Poi ok i miei 71° non sono gestiti da pompe di ricircolo e da termometri tarati al decimo di grado e seguiti da programmi o pc….ahahahahah…..uso mestolone di legno e termometro a gabbia ad alcol, però dai indicativamente li l’ho tenuta. 😉
La tua attenuazione mi lascia molto perplesso sai, dubito che un paio di gradi centigradi di differenza possano portare a una differenza tanto abissale di attenuazione apparente.
Abbiamo stesso lievito (ovviamente).
Io, se misurazioni sono esenti da errori e conoscendoti un po’ credo sia così, temo che si sovracarbonerà….spero vivamente di sbagliarmi ovviamente, ma il tempo ti darà la risposta comunque.
Tu per fortuna a differenza mia le tieni a 5° a maturare, cosa per me non possibile, anche se nei primi mesi la cantina della brasserie era bassa di temperatura, sui 14° circa.
Ma poi arrivò estate…e va beh…comunque resto stabile devo dire, anzi io temevo fortemente che il caldo la distruggesse, invece così non fu.
Da foto ha davvero un bell’aspetto, e si nota la differenza di ebc dalla mia più scura, ma ripeto io a quello puntavo, anzi oserò un filo di più ancora se mai la rifarò.

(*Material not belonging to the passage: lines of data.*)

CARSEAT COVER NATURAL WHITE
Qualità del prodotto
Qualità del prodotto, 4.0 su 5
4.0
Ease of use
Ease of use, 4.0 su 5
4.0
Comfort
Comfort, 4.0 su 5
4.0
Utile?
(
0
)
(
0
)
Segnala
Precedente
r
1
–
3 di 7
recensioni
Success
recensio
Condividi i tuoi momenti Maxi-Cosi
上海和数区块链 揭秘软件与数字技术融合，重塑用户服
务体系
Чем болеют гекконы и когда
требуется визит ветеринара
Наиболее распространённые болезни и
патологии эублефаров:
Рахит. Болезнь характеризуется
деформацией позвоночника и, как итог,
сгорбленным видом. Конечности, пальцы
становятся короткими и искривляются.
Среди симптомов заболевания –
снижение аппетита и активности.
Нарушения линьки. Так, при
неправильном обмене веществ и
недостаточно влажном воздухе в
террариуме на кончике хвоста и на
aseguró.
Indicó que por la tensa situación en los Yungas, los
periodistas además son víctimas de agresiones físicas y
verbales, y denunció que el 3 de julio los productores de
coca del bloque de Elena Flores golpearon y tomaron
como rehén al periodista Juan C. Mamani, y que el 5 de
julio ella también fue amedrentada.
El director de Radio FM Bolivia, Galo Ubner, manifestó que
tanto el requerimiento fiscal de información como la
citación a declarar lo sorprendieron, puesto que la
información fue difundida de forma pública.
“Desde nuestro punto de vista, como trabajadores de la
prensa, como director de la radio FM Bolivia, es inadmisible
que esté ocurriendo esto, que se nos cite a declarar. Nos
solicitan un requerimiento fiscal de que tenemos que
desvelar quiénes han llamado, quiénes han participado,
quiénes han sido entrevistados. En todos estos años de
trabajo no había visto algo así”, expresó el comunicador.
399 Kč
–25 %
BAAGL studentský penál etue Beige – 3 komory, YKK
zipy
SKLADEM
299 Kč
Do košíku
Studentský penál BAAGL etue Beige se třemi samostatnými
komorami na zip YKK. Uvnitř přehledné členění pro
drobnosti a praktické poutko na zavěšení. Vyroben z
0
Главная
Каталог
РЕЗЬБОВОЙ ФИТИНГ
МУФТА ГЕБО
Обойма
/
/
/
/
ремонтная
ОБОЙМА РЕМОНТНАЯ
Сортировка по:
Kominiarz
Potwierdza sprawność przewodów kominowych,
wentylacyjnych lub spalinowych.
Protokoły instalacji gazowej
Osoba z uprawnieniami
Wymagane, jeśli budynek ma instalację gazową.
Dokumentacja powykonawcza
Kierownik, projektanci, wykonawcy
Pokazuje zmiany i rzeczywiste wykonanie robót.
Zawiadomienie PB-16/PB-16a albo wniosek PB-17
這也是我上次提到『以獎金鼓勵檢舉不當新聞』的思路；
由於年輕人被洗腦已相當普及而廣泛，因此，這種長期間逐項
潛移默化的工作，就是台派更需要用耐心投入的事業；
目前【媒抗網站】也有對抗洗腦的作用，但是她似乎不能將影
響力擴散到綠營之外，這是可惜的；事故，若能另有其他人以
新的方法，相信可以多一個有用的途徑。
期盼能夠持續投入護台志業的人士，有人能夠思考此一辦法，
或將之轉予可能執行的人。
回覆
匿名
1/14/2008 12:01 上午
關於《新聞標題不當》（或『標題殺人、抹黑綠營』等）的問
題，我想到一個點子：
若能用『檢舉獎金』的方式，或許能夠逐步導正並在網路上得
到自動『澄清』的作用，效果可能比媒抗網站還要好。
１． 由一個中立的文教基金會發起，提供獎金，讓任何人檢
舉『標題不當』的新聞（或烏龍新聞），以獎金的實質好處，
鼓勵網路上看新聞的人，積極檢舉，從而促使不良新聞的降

Dimenticane qualche bottiglia se ci riesci…che evolve, spero in bene, ma evolve. 😉
In realtà non sono così preciso nel tarare i termometri, è una cosa che mi rompe parecchio. 🙂 Devo dire che nel mash ne ho però uno sul fondo e uno nel pozzetto, e più o meno segnano la stessa temperatura. Nelle rampe ne aggiungo anche un terzo, per sicurezza. Quindi direi che la temperatura dovrebbe più o meno essere quella. Resta comunque molto strano che il W34/70 si sia fermato così, anche perché ho usato tre bustine reidratate per 11 litri. Boh, vedremo. Intanto me la bevo volentieri, e questo è quello che importa. Poi una bottiglia a un certo punto la tirerò fuori dal frigo e la lascerò lì per un po’, anche per vedere cosa succede.
E strano si.
Lo conosco bene quel lievito, che adoro, usato tantissime volte e non mi ha mai dato problemi.

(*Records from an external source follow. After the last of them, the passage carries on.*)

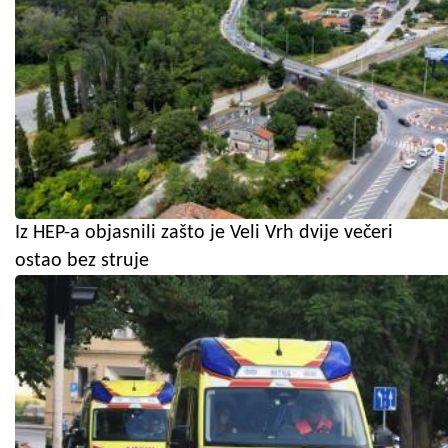
Iz HEP-a objasnili zašto je Veli Vrh dvije večeri
ostao bez struje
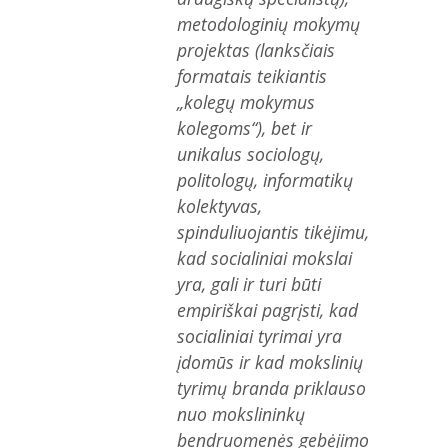
metodologinių mokymų
projektas (lanksčiais
formatais teikiantis
„kolegų mokymus
kolegoms“), bet ir
unikalus sociologų,
politologų, informatikų
kolektyvas,
spinduliuojantis tikėjimu,
kad socialiniai mokslai
yra, gali ir turi būti
empiriškai pagrįsti, kad
socialiniai tyrimai yra
įdomūs ir kad mokslinių
tyrimų branda priklauso
nuo mokslininkų
bendruomenės gebėjimo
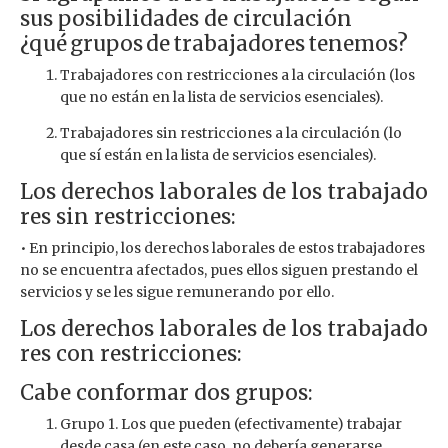
sus posibilidades de circulación
¿qué grupos de trabajadores tenemos?
Trabajadores con restricciones a la circulación (los
que no están en la lista de servicios esenciales).
Trabajadores sin restricciones a la circulación (lo
que sí están en la lista de servicios esenciales).
Los derechos laborales de los trabajado
res sin restricciones:
• En principio, los derechos laborales de estos trabajadores
no se encuentra afectados, pues ellos siguen prestando el
servicios y se les sigue remunerando por ello.
Los derechos laborales de los trabajado
res con restricciones:
Cabe conformar dos grupos:
Grupo 1. Los que pueden (efectivamente) trabajar
desde casa (en este caso, no debería generarse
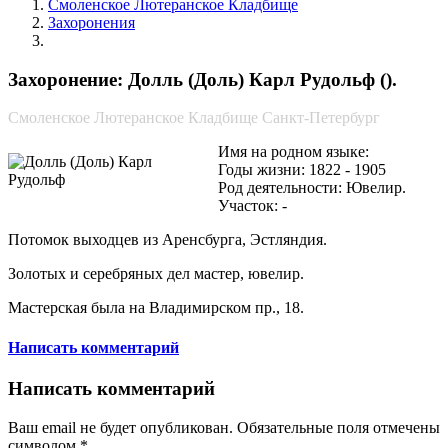
Смоленское Лютеранское Кладбище
Захоронения
Долль (Доль) Карл Рудольф
Захоронение: Долль (Доль) Карл Рудольф ().
Смоленское Лютеранское Кладбище Санкт-Петербург
Имя на родном языке:
Годы жизни: 1822 - 1905
Род деятельности: Ювелир.
Участок: -
Потомок выходцев из Аренсбурга, Эстляндия.
Золотых и серебряных дел мастер, ювелир.
Мастерская была на Владимирском пр., 18.
Написать комментарий
Написать комментарий
Ваш email не будет опубликован. Обязательные поля отмечены
символом
*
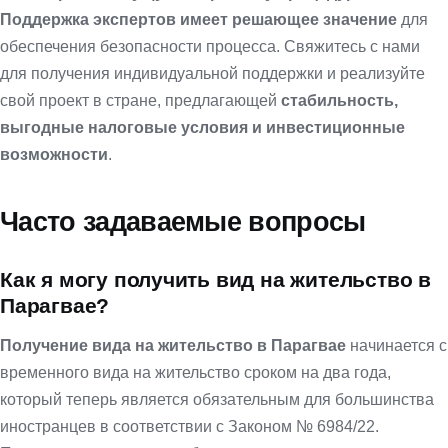
Поддержка экспертов имеет решающее
значение
для
обеспечения безопасности процесса. Свяжитесь с нами
для получения индивидуальной поддержки и реализуйте
свой проект в стране, предлагающей
стабильность,
выгодные налоговые условия и инвестиционные
возможности
.
Часто задаваемые вопросы
Как я могу получить вид на жительство в
Парагвае?
Получение вида на жительство в Парагвае
начинается с
временного вида на жительство сроком на два года,
который теперь является обязательным для большинства
иностранцев в соответствии с Законом № 6984/22.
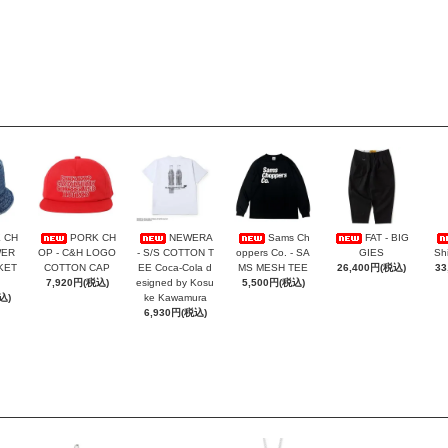
 CH
PORK CH
NEWERA
Sams Ch
FAT - BIG
WER
OP - C&H LOGO
- S/S COTTON T
oppers Co. - SA
GIES
Sh
KET
COTTON CAP
EE Coca-Cola d
MS MESH TEE
26,400円(税込)
33
7,920円(税込)
esigned by Kosu
5,500円(税込)
込)
ke Kawamura
6,930円(税込)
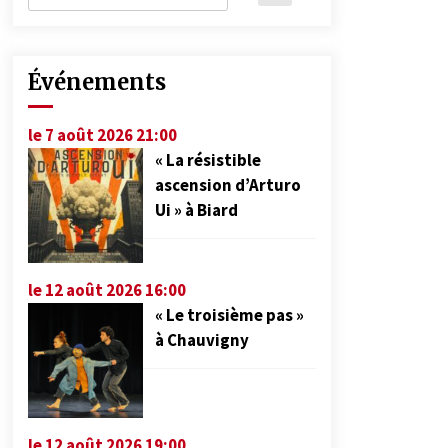
Événements
le 7 août 2026 21:00
« La résistible
ascension d’Arturo
Ui » à Biard
le 12 août 2026 16:00
« Le troisième pas »
à Chauvigny
le 12 août 2026 19:00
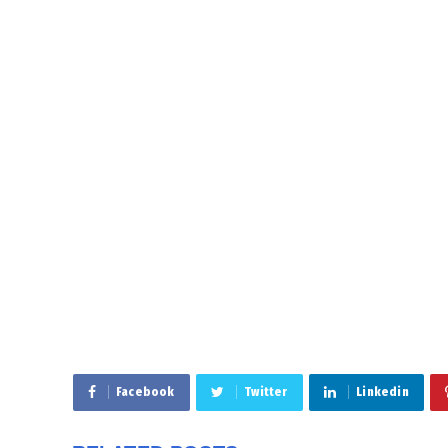
Facebook
Twitter
Linkedin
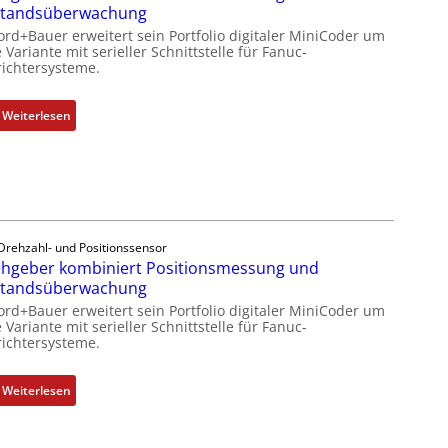
standsüberwachung
ord+Bauer erweitert sein Portfolio digitaler MiniCoder um
 Variante mit serieller Schnittstelle für Fanuc-
ichtersysteme.
:
Weiterlesen
D
r
e
h
g
e
Drehzahl- und Positionssensor
b
hgeber kombiniert Positionsmessung und
e
standsüberwachung
r
ord+Bauer erweitert sein Portfolio digitaler MiniCoder um
k
 Variante mit serieller Schnittstelle für Fanuc-
ichtersysteme.
o
m
b
:
Weiterlesen
i
D
n
r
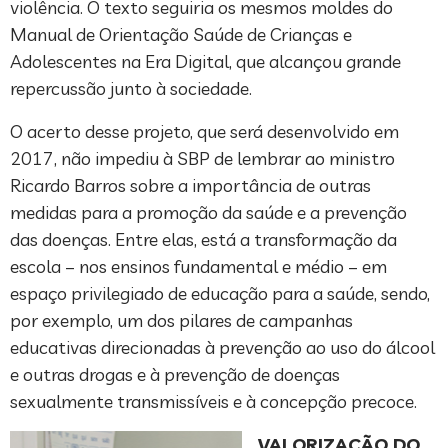
violência. O texto seguiria os mesmos moldes do
Manual de Orientação Saúde de Crianças e
Adolescentes na Era Digital, que alcançou grande
repercussão junto à sociedade.
O acerto desse projeto, que será desenvolvido em
2017, não impediu à SBP de lembrar ao ministro
Ricardo Barros sobre a importância de outras
medidas para a promoção da saúde e a prevenção
das doenças. Entre elas, está a transformação da
escola – nos ensinos fundamental e médio – em
espaço privilegiado de educação para a saúde, sendo,
por exemplo, um dos pilares de campanhas
educativas direcionadas à prevenção ao uso do álcool
e outras drogas e à prevenção de doenças
sexualmente transmissíveis e à concepção precoce.
VALORIZAÇÃO DO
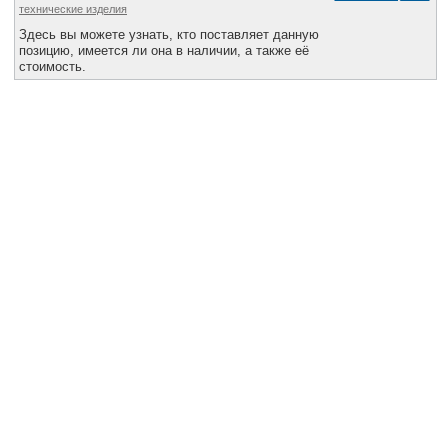
технические изделия
Здесь вы можете узнать, кто поставляет данную
позицию, имеется ли она в наличии, а также её
стоимость.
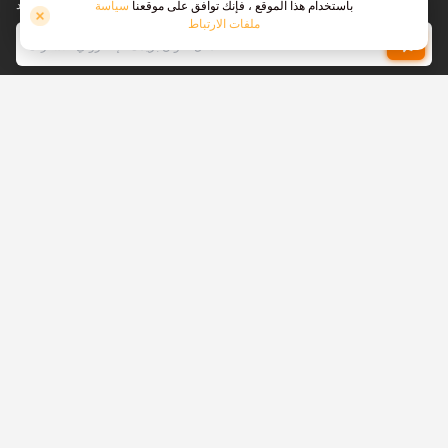
الفنية والمعارض التجارية التي سنحضرها والمزيد
باستخدام هذا الموقع ، فإنك توافق على موقعنا
سياسة
ملفات الارتباط
.يمكنك إلغاء الاشتراك في أي وقت
اقرأ سياسة الخصوصية الخاصة بنا
!انضم إلينا ، نحن نوظف
عرض
عروض
!هل أنت مستعد لتغيير مهنتك؟ هل تريد العمل
العمل
في شركة ناشئة ذات طموحات كبيرة؟ انضم
إلينا
منتجات
طابعات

Al limite son stato io a dare problemi a lui.
Va detto che sulla mia di cui ti parlavo concatenai, di proposito, un po’ perché sono braccino (erano un 30 lt), un po’ per paura, dato che con og così alta con lui non avevo mai lavorato.
Per cui ero bello carico di lievito.
Ma pure tu, 3 buste in 11 lt mi paiono un tasso di inoculo che non lascia spazio ad alcun dubbio.
Forse perfino in overpitching…no?
Se ti può servire anch’io in genere con questo lievito (che non reidrato a parte) inoculo a tue temperature, lo verso sulla schiuma che si forma ossigenando e lo lascio li per una mezz’oretta, il tempo che lavo e sistemo tutto, poi lo mescolo al mosto.
E anche come temperature di fermentazione (un filo più basso lavoro io ma roba di nulla) e tempi (forse un paio di giorni in più a temp. ferm. faccio, tu sei anche salito a 13° se non leggo male) siamo lì (diacetil se stavi a fg e servito a nulla….ma va beh).
Insomma più o meno li siamo, e dunque strano e strano si.
Sarei curioso di sapere la stabilità nel tempo.
Perché quella attenuazione non e assolutamente da lui, mai avuta in tutte le cotte in cui l’ho usato.
Son tutte cose che sai già…ma va beh e giusto per fare due chiacchere tra hb!!! 😉
Ciao Frank, hai valutato l’idea di usare una piccola percentuale di malti melanoid al posto di qualche cara?
Stavo pensando anche io di fare una doppelbock di 7,5-8% e vorrei darle un passaggio in botte di rovere che ho usato una sola volta (ci è passato un barley per 5 settimane), secondo te può essere una buona idea? Ho un po paura che la micro ossigenazione porti un eccesso di sentori vinosi, porto e madeira classici della botte e me la trasformi in un simil mini-barley wine.
Visto che hai chiuso ad una densità più alta, a livello di priming come ti sei comportato?
La botte non c’entra granchè con lo stile, ma il potenziale per fare una buona birra passata in botte c’è. Potrebbe poi assomigliare a un barle wine, soprattutto per l’ossidazione che inevitabilmente ne deriverebbe. Le bock sono caratterizzate soprattutto dai sentori maltati (specilamente i malti come munich e caramunich), se la passi inbotte indubbiamente prenderebbe la deriva del brley wine. Per quanto riguarda la cabonazione, non mi sono lasciato spaventare dalla densità alta: ho mantenuto lo stesso target di volumi. Per ora, a distanza di due mesi, le birre in frigo non si sono assolutamente sovracarbonate. Ne ho lasciata una fuori dal frigo, tra un mesetto la apro e vediamo se tenendola al caldo ha sovracarbonato.